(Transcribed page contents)
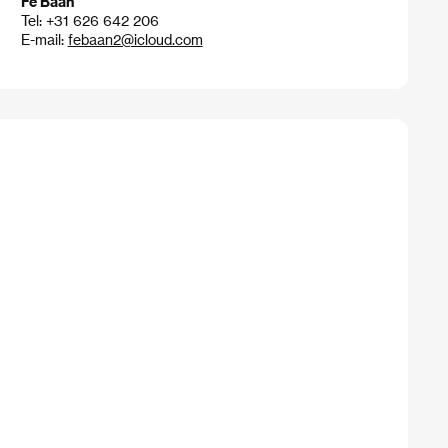
Fé Baan
Tel: +31 626 642 206
E-mail:
febaan2@icloud.com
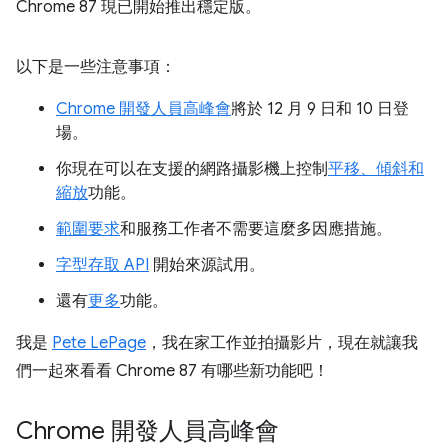
Chrome 87 現已開始推出穩定版。
以下是一些注意事項：
Chrome 開發人員高峰會
將於 12 月 9 日和 10 日登
場。
你現在可以在支援的網路攝影機上控制
平移、傾斜和
縮放
功能。
範圍要求
和服務工作者不需要這麼多因應措施。
字型存取 API
開始來源試用。
還有
更多
功能。
我是
Pete LePage
，我在家工作並拍攝影片，現在就讓我
們一起來看看 Chrome 87 有哪些新功能吧！
Chrome 開發人員高峰會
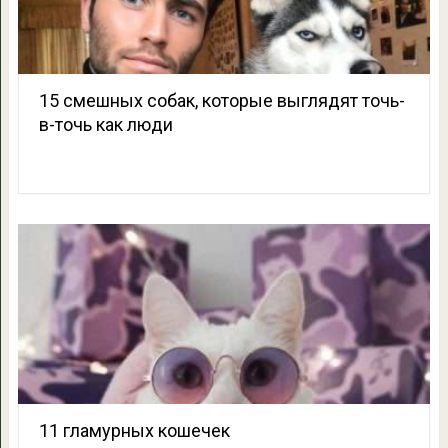
15 смешных собак, которые выглядят точь-
в-точь как люди
11 гламурных кошечек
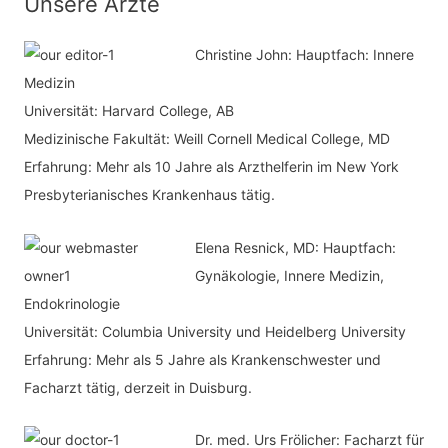
Unsere Ärzte
a
e
c
Christine John:
Hauptfach: Innere
g
h
Medizin
o
Universität: Harvard College, AB
:
r
Medizinische Fakultät: Weill Cornell Medical College, MD
i
Erfahrung: Mehr als 10 Jahre als Arzthelferin im New York
e
Presbyterianisches Krankenhaus tätig.
n
Elena Resnick, MD: Hauptfach:
Gynäkologie, Innere Medizin,
Endokrinologie
Universität: Columbia University und Heidelberg University
Erfahrung: Mehr als 5 Jahre als Krankenschwester und
Facharzt tätig, derzeit in Duisburg.
Dr. med.
Urs Frölicher: Facharzt für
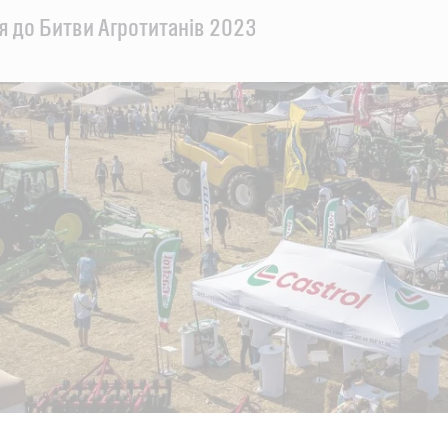
я до Битви Агротитанів 2023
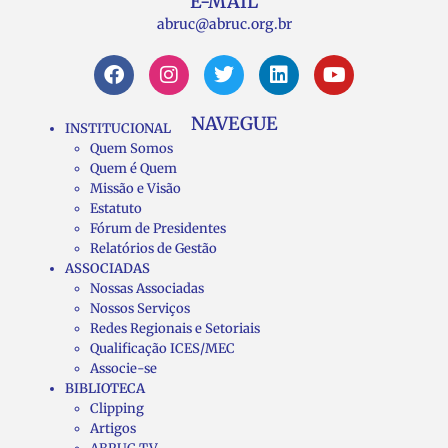
E-MAIL
abruc@abruc.org.br
NAVEGUE
INSTITUCIONAL
Quem Somos
Quem é Quem
Missão e Visão
Estatuto
Fórum de Presidentes
Relatórios de Gestão
ASSOCIADAS
Nossas Associadas
Nossos Serviços
Redes Regionais e Setoriais
Qualificação ICES/MEC
Associe-se
BIBLIOTECA
Clipping
Artigos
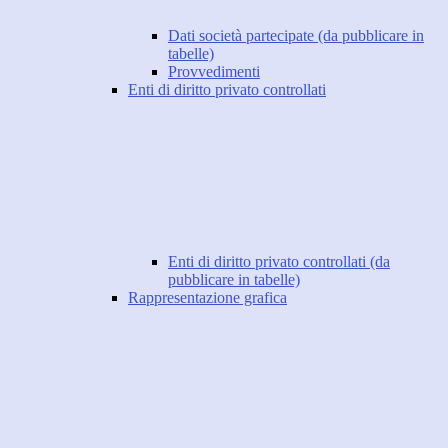
Dati società partecipate (da pubblicare in
tabelle)
Provvedimenti
Enti di diritto privato controllati
Enti di diritto privato controllati (da
pubblicare in tabelle)
Rappresentazione grafica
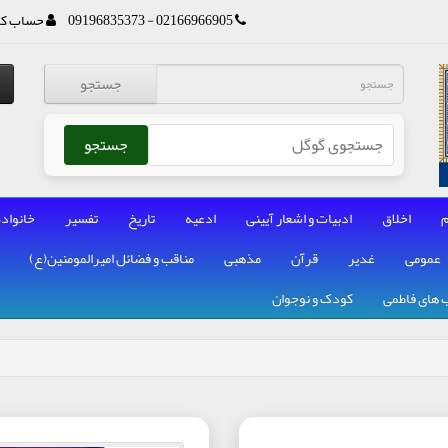
02166966905 - 09196835373
حساب کا
جستجو
جستجو
م
اخلاق
ادبیات و اشعار آیینی
ادعیه
تاریخ
تفسیر
خانواده
عمومی
غدیر
قرآن
مذهبی
مناقب و فضائل امیرالمومنین(ع)
 های فاطمی
کودک و نوجوان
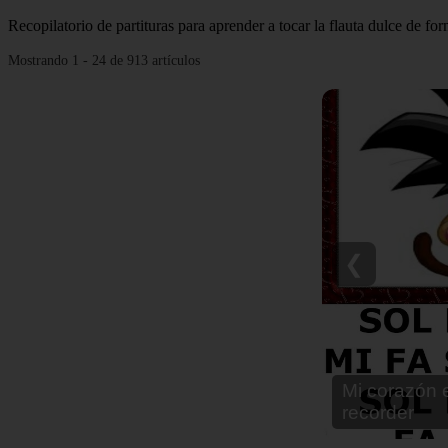
Recopilatorio de partituras para aprender a tocar la flauta dulce de fo
Mostrando 1 - 24 de 913 artículos
❮
Notas para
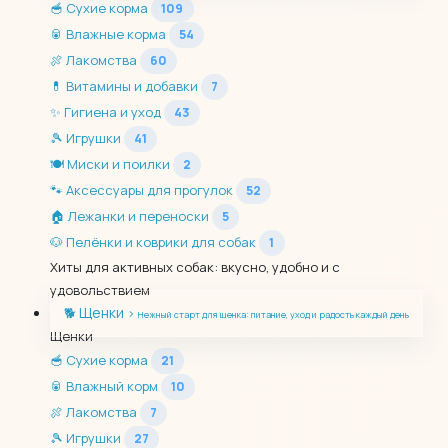
🥣
Сухие корма
109
🥫
Влажные корма
54
🍖
Лакомства
60
💊
Витамины и добавки
7
✨
Гигиена и уход
43
🎾
Игрушки
41
🍽️
Миски и поилки
2
🐾
Аксессуары для прогулок
52
🏠
Лежанки и переноски
5
🐶
Пелёнки и коврики для собак
1
Хиты для активных собак: вкусно, удобно и с
удовольствием
Щенки
🐕
›
Нежный старт для щенка: питание, уход и радость каждый день
Щенки
🥣
Сухие корма
21
🥫
Влажный корм
10
🍖
Лакомства
7
🎾
Игрушки
27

> **Task item**: Please reproduce the entries above exactly, omitting every picture.

> **Task answer**:
Fé Baan
Tel: +31 626 642 206
E-mail:
febaan2@icloud.com
Chrome 87 現已開始推出穩定版。
以下是一些注意事項：
Chrome 開發人員高峰會
將於 12 月 9 日和 10 日登
場。
你現在可以在支援的網路攝影機上控制
平移、傾斜和
縮放
功能。
範圍要求
和服務工作者不需要這麼多因應措施。
字型存取 API
開始來源試用。
還有
更多
功能。
我是
Pete LePage
，我在家工作並拍攝影片，現在就讓我
們一起來看看 Chrome 87 有哪些新功能吧！
Chrome 開發人員高峰會
15 смешных собак, которые выглядят точь-
в-точь как люди
11 гламурных кошечек
Unsere Ärzte
a
e
c
Christine John:
Hauptfach: Innere
g
h
Medizin
o
Universität: Harvard College, AB
:
r
Medizinische Fakultät: Weill Cornell Medical College, MD
i
Erfahrung: Mehr als 10 Jahre als Arzthelferin im New York
e
Presbyterianisches Krankenhaus tätig.
n
Elena Resnick, MD: Hauptfach:
Gynäkologie, Innere Medizin,
Endokrinologie
Universität: Columbia University und Heidelberg University
Erfahrung: Mehr als 5 Jahre als Krankenschwester und
Facharzt tätig, derzeit in Duisburg.
Dr. med.
Urs Frölicher: Facharzt für
я до Битви Агротитанів 2023
E-MAIL
abruc@abruc.org.br
NAVEGUE
INSTITUCIONAL
Quem Somos
Quem é Quem
Missão e Visão
Estatuto
Fórum de Presidentes
Relatórios de Gestão
ASSOCIADAS
Nossas Associadas
Nossos Serviços
Redes Regionais e Setoriais
Qualificação ICES/MEC
Associe-se
BIBLIOTECA
Clipping
Artigos
Dati società partecipate (da pubblicare in
tabelle)
Provvedimenti
Enti di diritto privato controllati
Enti di diritto privato controllati (da
pubblicare in tabelle)
Rappresentazione grafica
02166966905 - 09196835373
حساب کا
جستجو
جستجو
م
اخلاق
ادبیات و اشعار آیینی
ادعیه
تاریخ
تفسیر
خانواده
عمومی
غدیر
قرآن
مذهبی
مناقب و فضائل امیرالمومنین(ع)
 های فاطمی
کودک و نوجوان
Recopilatorio de partituras para aprender a tocar la flauta dulce de fo
Mostrando 1 - 24 de 913 artículos
❮
Notas para
🥣
Сухие корма
109
🥫
Влажные корма
54
🍖
Лакомства
60
💊
Витамины и добавки
7
✨
Гигиена и уход
43
🎾
Игрушки
41
🍽️
Миски и поилки
2
🐾
Аксессуары для прогулок
52
🏠
Лежанки и переноски
5
🐶
Пелёнки и коврики для собак
1
Хиты для активных собак: вкусно, удобно и с
удовольствием
Щенки
🐕
›
Нежный старт для щенка: питание, уход и радость каждый день
Щенки
🥣
Сухие корма
21
🥫
Влажный корм
10
🍖
Лакомства
7
🎾
Игрушки
27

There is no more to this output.